§ About this task:
Which lines of the records contain the word "Счастье"? Show each of them.

§ Dataset content:
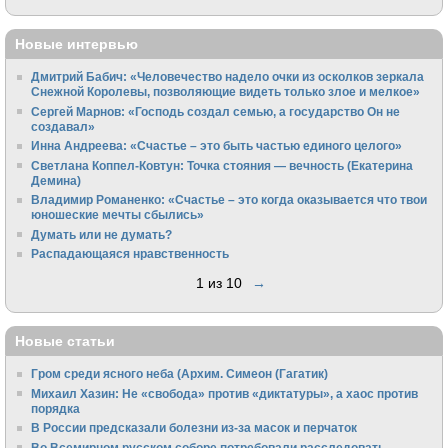
Новые интервью
Дмитрий Бабич: «Человечество надело очки из осколков зеркала
Снежной Королевы, позволяющие видеть только злое и мелкое»
Сергей Марнов: «Господь создал семью, а государство Он не
создавал»
Инна Андреева: «Счастье – это быть частью единого целого»
Светлана Коппел-Ковтун: Точка стояния — вечность (Екатерина
Демина)
Владимир Романенко: «Счастье – это когда оказывается что твои
юношеские мечты сбылись»
Думать или не думать?
Распадающаяся нравственность
1 из 10
→
Новые статьи
Гром среди ясного неба (Архим. Симеон (Гагатик)
Михаил Хазин: Не «свобода» против «диктатуры», а хаос против
порядка
В России предсказали болезни из-за масок и перчаток
Во Всемирном русском соборе потребовали расследовать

§ Response to this exercise:
Инна Андреева: «Счастье – это быть частью единого целого»
Владимир Романенко: «Счастье – это когда оказывается что твои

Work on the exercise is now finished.